2. Minimize IAM roles

IAM roles control access to cloud resources. It is important to minimize the permissions granted to IAM roles.

Useful official documentation

• None

Useful non-official documentation

• AWS IAM best practices

3. Minimize external access to the network

The less exposure your system has to the outside world, the less vulnerable it is. Restrict network access to your system to only what is necessary.

Also, implement Network Policies - hands-on with Kubernetes network policy

Useful official documentation

• Networking of Kubernetes

Useful non-official documentation

• None

4. Appropriately use kernel hardening tools such as AppArmor, and Secсomp

Examples:

• Example_1: Working with Apparmor:

  An example of configuration:

   ---
   apiVersion: apps/v1
   kind: Deployment
   metadata:
   	name: pod-with-apparmor
   	namespace: apparmor
   spec:
   replicas: 3
   selector:
   	matchLabels:
   	app: pod-with-apparmor
   strategy: {}
   template:
   	metadata:
   	labels:
   		app: pod-with-apparmor
   	annotations:
   		container.apparmor.security.beta.kubernetes.io/pod-with-apparmor: localhost/docker-default
   	spec:
   	containers:
   	- image: httpd:latest
   		name: pod-with-apparmor
  

  Apply the prepared configuration file:

  k apply -f pod-with-apparmor.yaml
  

  Getting ID of container:

  crictl ps -a | grep pod-with-apparmor
  

  Then, run the command:

  crictl inspect e428e2a3e9324 | grep apparmor
  	"apparmor_profile": "localhost/docker-default"
  	"apparmorProfile": "docker-default",
  

• Example_2: Working with Seccomp:

  The example is already described in Minimize host OS footprint (reduce attack surface) section.

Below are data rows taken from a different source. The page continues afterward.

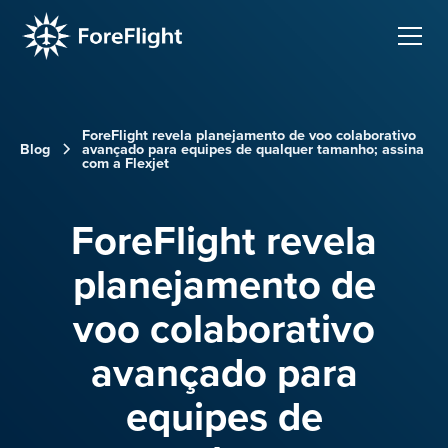
ForeFlight revela planejamento de voo colaborativo
Blog
avançado para equipes de qualquer tamanho; assina
com a Flexjet
ForeFlight revela
planejamento de
voo colaborativo
avançado para
equipes de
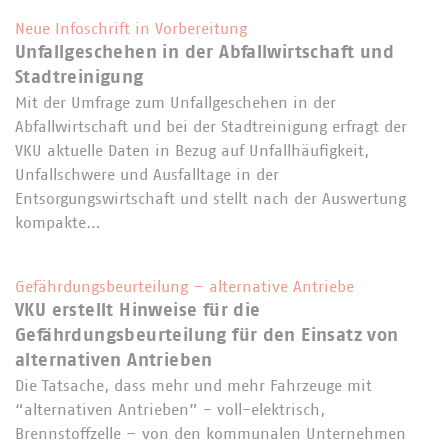
Neue Infoschrift in Vorbereitung
Unfallgeschehen in der Abfallwirtschaft und
Stadtreinigung
Mit der Umfrage zum Unfallgeschehen in der
Abfallwirtschaft und bei der Stadtreinigung erfragt der
VKU aktuelle Daten in Bezug auf Unfallhäufigkeit,
Unfallschwere und Ausfalltage in der
Entsorgungswirtschaft und stellt nach der Auswertung
kompakte…
Gefährdungsbeurteilung – alternative Antriebe
VKU erstellt Hinweise für die
Gefährdungsbeurteilung für den Einsatz von
alternativen Antrieben
Die Tatsache, dass mehr und mehr Fahrzeuge mit
“alternativen Antrieben” - voll-elektrisch,
Brennstoffzelle – von den kommunalen Unternehmen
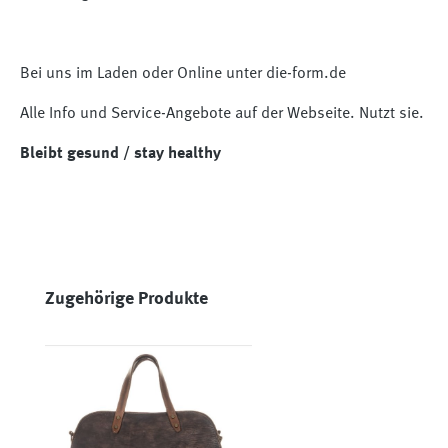
Bei uns im Laden oder Online unter die-form.de
Alle Info und Service-Angebote auf der Webseite. Nutzt sie.
Bleibt gesund / stay healthy
Produktgalerie überspringen
Zugehörige Produkte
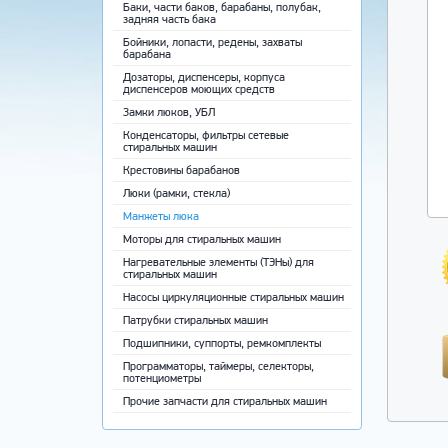
Баки, части баков, барабаны, полубак,
задняя часть бака
Бойники, лопасти, редены, захваты
барабана
Дозаторы, диспенсеры, корпуса
диспенсеров моющих средств
Замки люков, УБЛ
Конденсаторы, фильтры сетевые
стиральных машин
Крестовины барабанов
Люки (рамки, стекла)
Манжеты люка
Моторы для стиральных машин
Нагревательные элементы (ТЭНы) для
стиральных машин
Насосы циркуляционные стиральных машин
Патрубки стиральных машин
Подшипники, суппорты, ремкомплекты
Программаторы, таймеры, селекторы,
потенциометры
Прочие запчасти для стиральных машин
Ремни приводные
Ручки, крючки, пружины люка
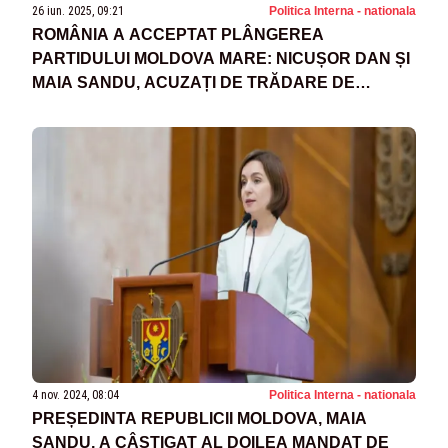
26 iun. 2025, 09:21
Politica Interna - nationala
ROMÂNIA A ACCEPTAT PLÂNGEREA
PARTIDULUI MOLDOVA MARE: NICUȘOR DAN ȘI
MAIA SANDU, ACUZAȚI DE TRĂDARE DE
PATRIE
4 nov. 2024, 08:04
Politica Interna - nationala
PREȘEDINTA REPUBLICII MOLDOVA, MAIA
SANDU, A CÂȘTIGAT AL DOILEA MANDAT DE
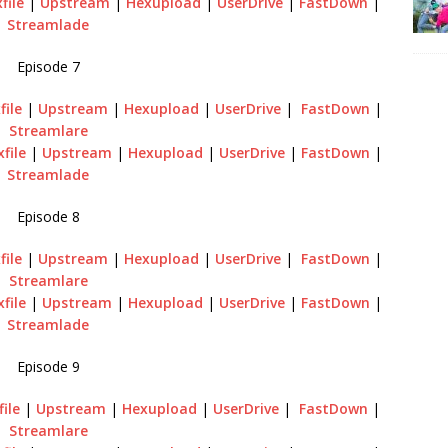
file
|
Upstream
|
Hexupload
|
UserDrive
|
FastDown
|
Streamlade
Episode 7
file
|
Upstream
|
Hexupload
|
UserDrive
|
FastDown
|
Streamlare
xfile
|
Upstream
|
Hexupload
|
UserDrive
|
FastDown
|
Streamlade
Episode 8
file
|
Upstream
|
Hexupload
|
UserDrive
|
FastDown
|
Streamlare
xfile
|
Upstream
|
Hexupload
|
UserDrive
|
FastDown
|
Streamlade
Episode 9
file
|
Upstream
|
Hexupload
|
UserDrive
|
FastDown
|
Streamlare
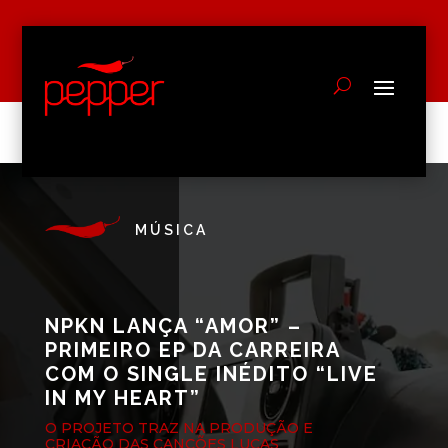
MÚSICA
NPKN LANÇA “AMOR” –
PRIMEIRO EP DA CARREIRA
COM O SINGLE INÉDITO “LIVE
IN MY HEART”
O PROJETO TRAZ NA PRODUÇÃO E
CRIAÇÃO DAS CANÇÕES LUCAS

Useful official documentation

• Pod security admission
• Apparmor
• Seccomp
• Set the Seccomp Profile for a Container
• Securing a Pod

Useful non-official documentation

• Apparmor
• Container Security

5. Principle of least privilege

Run containers as non-root users: Specify a non-root user in your Dockerfile or create a new user with limited privileges to reduce the risk of container breakout attacks.

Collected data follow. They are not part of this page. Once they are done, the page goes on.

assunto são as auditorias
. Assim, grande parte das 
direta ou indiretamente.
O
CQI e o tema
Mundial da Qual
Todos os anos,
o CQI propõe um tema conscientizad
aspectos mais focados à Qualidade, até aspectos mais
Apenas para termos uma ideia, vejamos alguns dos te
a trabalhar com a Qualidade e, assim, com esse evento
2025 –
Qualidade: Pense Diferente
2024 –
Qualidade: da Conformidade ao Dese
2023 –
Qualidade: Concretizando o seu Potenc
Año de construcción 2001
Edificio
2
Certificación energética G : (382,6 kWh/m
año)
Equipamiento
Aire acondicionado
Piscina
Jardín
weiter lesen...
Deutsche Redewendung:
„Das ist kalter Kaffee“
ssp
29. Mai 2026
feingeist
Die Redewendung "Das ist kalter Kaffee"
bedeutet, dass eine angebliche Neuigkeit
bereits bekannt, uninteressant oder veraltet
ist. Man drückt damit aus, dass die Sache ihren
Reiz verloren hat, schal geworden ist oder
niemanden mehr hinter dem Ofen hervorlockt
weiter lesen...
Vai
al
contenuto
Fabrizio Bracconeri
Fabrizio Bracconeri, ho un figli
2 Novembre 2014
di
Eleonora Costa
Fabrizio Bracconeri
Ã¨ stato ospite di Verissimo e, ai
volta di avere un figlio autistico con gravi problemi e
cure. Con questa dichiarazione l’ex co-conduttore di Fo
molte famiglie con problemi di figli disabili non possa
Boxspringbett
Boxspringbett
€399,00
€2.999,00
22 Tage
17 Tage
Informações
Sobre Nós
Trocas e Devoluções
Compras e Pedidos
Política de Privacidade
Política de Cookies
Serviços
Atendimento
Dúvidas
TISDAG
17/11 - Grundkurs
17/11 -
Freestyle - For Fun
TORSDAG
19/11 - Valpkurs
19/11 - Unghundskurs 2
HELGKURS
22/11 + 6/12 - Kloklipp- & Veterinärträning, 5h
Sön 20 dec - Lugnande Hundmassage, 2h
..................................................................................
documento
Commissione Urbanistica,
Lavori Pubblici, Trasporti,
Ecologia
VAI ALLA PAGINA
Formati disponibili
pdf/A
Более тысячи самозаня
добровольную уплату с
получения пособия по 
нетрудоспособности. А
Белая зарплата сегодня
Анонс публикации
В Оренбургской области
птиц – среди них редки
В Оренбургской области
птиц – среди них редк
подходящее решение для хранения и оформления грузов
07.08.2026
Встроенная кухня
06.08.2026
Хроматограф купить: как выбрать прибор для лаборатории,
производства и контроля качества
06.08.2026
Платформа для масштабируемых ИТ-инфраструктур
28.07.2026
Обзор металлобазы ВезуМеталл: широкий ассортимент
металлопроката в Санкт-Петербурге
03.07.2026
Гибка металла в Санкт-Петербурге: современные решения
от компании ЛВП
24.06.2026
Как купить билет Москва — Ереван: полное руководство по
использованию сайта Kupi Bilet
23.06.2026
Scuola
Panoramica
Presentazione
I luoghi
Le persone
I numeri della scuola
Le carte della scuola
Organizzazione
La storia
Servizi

Avoid privileged containers: Don’t run privileged containers with unrestricted access to host resources. Instead, use Linux kernel capabilities to grant specific privileges when necessary.

Examples:

• Example_1: Working with Privilege Escalation:

  An example of configuration:

   ---
   apiVersion: v1
   kind: Pod
   metadata:
   	labels:
   		run: my-ro-pod
   	name: application
   	namespace: sun
   spec:
   	containers:
   	- command:
   		- sh
   		- -c
   		- sleep 1d
   	  image: busybox:1.32.0
   	  name: my-ro-pod
   	  securityContext:
   		allowPrivilegeEscalation: false
   	dnsPolicy: ClusterFirst
   	restartPolicy: Always
  

• Example_2: Working with Privileged containers:

  Run a Pod through CLI

  k run privileged-pod --image=nginx:alpine --privileged
  

  An example of configuration:

   ---
   apiVersion: v1
   kind: Pod
   metadata:
   	labels:
   		run: privileged-pod
   	name: privileged-pod
   spec:
   	containers:
   	- command:
   		- sh
   		- -c
   		- sleep 1d
   	image: nginx:alpine
   	name: privileged-pod
   	securityContext:
   		privileged: true
   	dnsPolicy: ClusterFirst
   	restartPolicy: Always
  

• Example_3: Working with non-root user in containers (runAsNonRoot):

   k run non-root-pod --image=nginx:alpine --dry-run=client -o yaml > non-root-pod.yaml
  

  Edit that `non-root-pod.yaml` file to:

    ---
    apiVersion: v1
    kind: Pod
    metadata:
    	labels:
    		run: non-root-pod
    	name: non-root-pod
    spec:
    	containers:
    	- image: nginx:alpine
    	name: non-root-pod
    	securityContext:        
    		runAsNonRoot: false
    	resources: {}
    	dnsPolicy: ClusterFirst
    	restartPolicy: Always
  

  Apply:

   k apply -f non-root-pod.yaml
  

• Example_4: Run container as user:

   k run run-as-user-pod --image=nginx:alpine --dry-run=client -o yaml > run-as-user-pod.yaml
  

  Edit that `run-as-user-pod.yaml` file to:

    ---
    apiVersion: v1
    kind: Pod
    metadata:
    	labels:
    		run: run-as-user-pod
    	name: run-as-user-pod
    spec:
    	securityContext:
    		runAsUser: 1001
    		runAsGroup: 1001
    	containers:
    	- image: nginx:alpine
    	  name: run-as-user-pod
    	  resources: {}
    	  securityContext:
    		allowPrivilegeEscalation: false
    	dnsPolicy: ClusterFirst
    	restartPolicy: Always
  

  Apply the YAML:

   k apply -f run-as-user-pod.yaml
  

Useful official documentation

• runAsUser/runAsGroup
• Privilege Escalation
• Privileged containers

Useful non-official documentation

• None

Minimize Microservice Vulnerabilities - 20%

1. Setup appropriate OS-level security domains

OS-level security domains can be used to isolate microservices from each other and from the host OS. This can help to prevent microservices from interfering with each other and from being exploited by attackers.

Examples:

• Example_1: Working with Open Policy Agent (OPA)/Gatekeeper:

  To install:

   kubectl apply -f https://raw.githubusercontent.com/open-policy-agent/gatekeeper/master/deploy/gatekeeper.yaml
  

  Deploy some example (k8srequiredlabels):

   kubectl apply -f https://raw.githubusercontent.com/open-policy-agent/gatekeeper/master/demo/basic/templates/k8srequiredlabels_template.yaml
  

  You can install this Constraint with the following command:

   kubectl apply -f https://raw.githubusercontent.com/open-policy-agent/gatekeeper/master/demo/basic/constraints/all_ns_must_have_gatekeeper.yaml
  

  To check constraints:

   kubectl get constraints
  

• Example_2: Working with Security context:

  It's already described on other topics with a lot of examples.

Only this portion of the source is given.